Selendroid as a web scraper - android

I intend to create an Android application that performs a headless login to a website and then scrape some content from the subsequent page while maintaining the logged-in session.
I first used HtmlUnit in a normal Java project and it worked just fine. But later found that HtmlUnit is not compatible with Android.
Then I tried JSoup library by sending HTTP “POST” request to the login form. But the resulting page does not load up completely since JSoup won't support JavaScript.
I was then suggested to have a look on Selendroid which actually is an android test automation framework. But what I actually need is an Html parser that supports both JavaScript and Android. I find Selendroid quite difficult to understand which I can't even figure out which dependencies to use.
selendroid-client
selendroid-standalone
selendroid-server
With Selenium WebDriver, the code would be as simple as the following.

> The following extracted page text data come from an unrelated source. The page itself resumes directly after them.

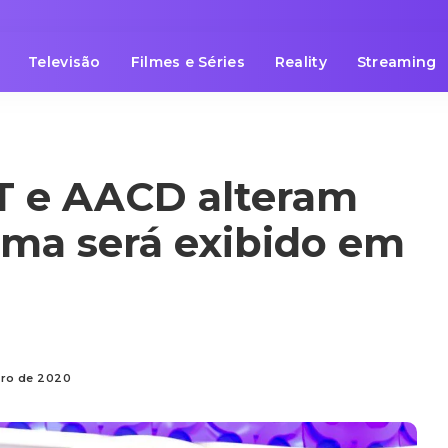
Televisão
Filmes e Séries
Reality
Streaming
BT e AACD alteram
ama será exibido em
bro de 2020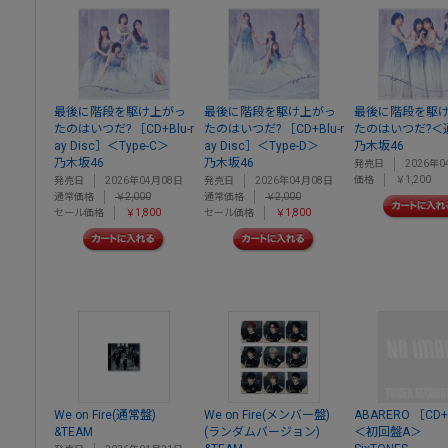
最後に階段を駆け上がっ
最後に階段を駆け上がっ
最後に階段を駆
たのはいつだ? ［CD+Blu-r
たのはいつだ? ［CD+Blu-r
たのはいつだ?＜
ay Disc］＜Type-C＞
ay Disc］＜Type-D＞
乃木坂46
乃木坂46
乃木坂46
発売日
2026年0
価格
￥1,200
発売日
2026年04月08日
発売日
2026年04月08日
通常価格
￥2,000
通常価格
￥2,000
セール価格
￥1,800
セール価格
￥1,800
We on Fire(通常盤)
We on Fire(メンバー盤)
ABARERO ［CD
&TEAM
(ランダムバージョン)
＜初回盤A＞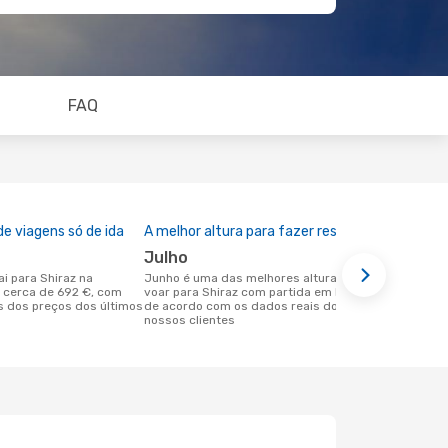
FAQ
e viagens só de ida
A melhor altura para fazer reserva
julho
junho é uma das melhores alturas para
 cerca de 692 €, com
voar para Shiraz com partida em Dubai
 dos preços dos últimos
de acordo com os dados reais dos
nossos clientes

But can somebody show me a similar code example for Selendroid as well?
WebDriver driver = new FirefoxDriver();
driver.get("https://mail.google.com/");
driver.findElement(By.id("email")).sendKeys(myEmail);
driver.findElement(By.id("pass")).sendKeys(pass);
// Click on 'Sign In' button
driver.findElement(By.id("signIn")).click();
And also,
What dependencies to add to my Gradle.Build file?
Which Selendroid libraries to import?

Unfortunately I didn't get Selendroid to work. But I find a workaround to scrape dynamic content by using just Android's built in WebView with JavaScript enabled.
mWebView = new WebView();
mWebView.getSettings().setJavaScriptEnabled(true);
mWebView.addJavascriptInterface(new HtmlHandler(), "HtmlHandler");
mWebView.setWebViewClient(new WebViewClient() {
#Override
public void onPageFinished(WebView view, String url) {
super.onPageFinished(view, url);
if (url == urlToLoad) {
// Pass html source to the HtmlHandler
WebView.loadUrl("javascript:HtmlHandler.handleHtml(document.documentElement.outerHTML);");
}
});
The JS method document.documentElement.outerHTML will retrieve the full html contained in the loaded url. Then the retrived html string is sent to handleHtml method in HtmlHandler class.
class HtmlHandler {
#JavascriptInterface
#SuppressWarnings("unused")
public void handleHtml(String html) {
// scrape the content here
}
}
You may use a library like Jsoup to scrape the necessary content from the html String.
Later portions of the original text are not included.